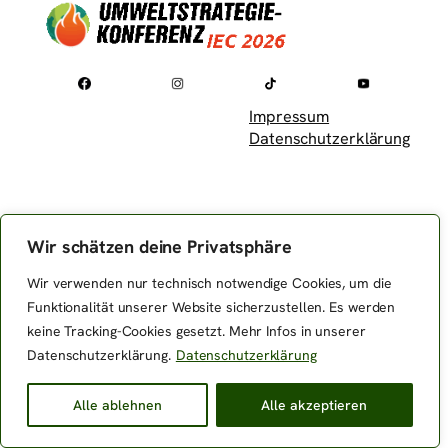
Impressum
Datenschutzerklärung
© 2024 – 2025
Alle Rechte vorbehalten.
Wir schätzen deine Privatsphäre
Wir verwenden nur technisch notwendige Cookies, um die
Funktionalität unserer Website sicherzustellen. Es werden
keine Tracking-Cookies gesetzt. Mehr Infos in unserer
Datenschutzerklärung.
Datenschutzerklärung
Alle ablehnen
Alle akzeptieren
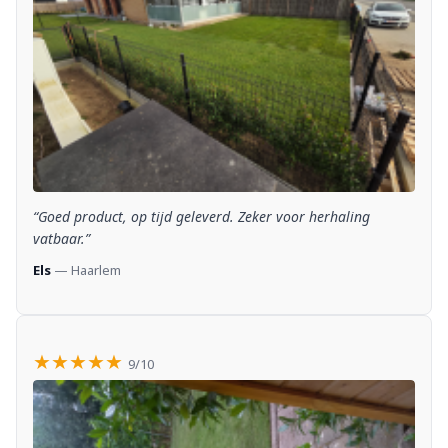
“Goed product, op tijd geleverd. Zeker voor herhaling
vatbaar.”
Els
— Haarlem
★★★★★
9/10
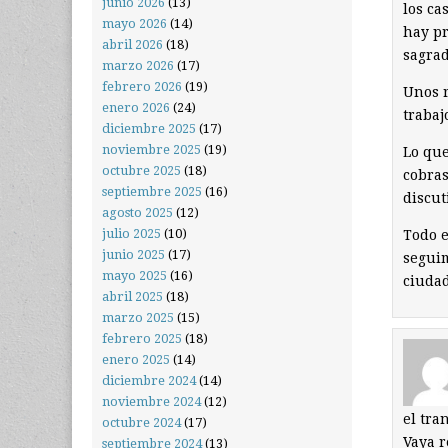
junio 2026
(13)
los ca
mayo 2026
(14)
hay pr
abril 2026
(18)
sagrad
marzo 2026
(17)
febrero 2026
(19)
Unos r
enero 2026
(24)
trabaj
diciembre 2025
(17)
noviembre 2025
(19)
Lo que
octubre 2025
(18)
cobras
septiembre 2025
(16)
discut
agosto 2025
(12)
julio 2025
(10)
Todo e
junio 2025
(17)
seguim
mayo 2025
(16)
ciuda
abril 2025
(18)
marzo 2025
(15)
febrero 2025
(18)
enero 2025
(14)
diciembre 2024
(14)
noviembre 2024
(12)
el tra
octubre 2024
(17)
Vaya r
septiembre 2024
(13)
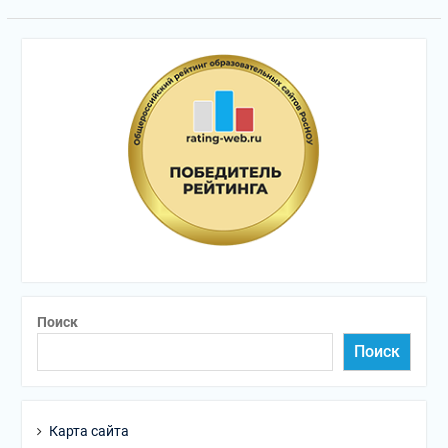
Поиск
Поиск
Карта сайта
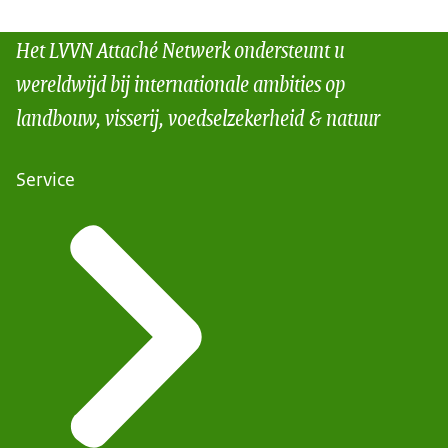
Het LVVN Attaché Netwerk ondersteunt u
wereldwijd bij internationale ambities op
landbouw, visserij, voedselzekerheid & natuur
Service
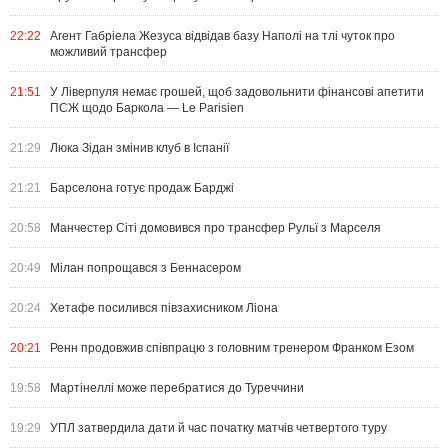
22:22
Агент Габріела Жезуса відвідав базу Наполі на тлі чуток про
можливий трансфер
21:51
У Ліверпуля немає грошей, щоб задовольнити фінансові апетити
ПСЖ щодо Баркола — Le Parisien
21:29
Люка Зідан змінив клуб в Іспанії
21:21
Барселона готує продаж Барджі
20:58
Манчестер Сіті домовився про трансфер Рульї з Марселя
20:49
Мілан попрощався з Беннасером
20:24
Хетафе посилився півзахисником Ліона
20:21
Ренн продовжив співпрацю з головним тренером Франком Езом
19:58
Мартінеллі може перебратися до Туреччини
19:29
УПЛ затвердила дати й час початку матчів четвертого туру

Task item: Gather each line in the entries above where the string "Cookies" is found.

Answer to this exercise:
Wir verwenden nur technisch notwendige Cookies, um die
keine Tracking-Cookies gesetzt. Mehr Infos in unserer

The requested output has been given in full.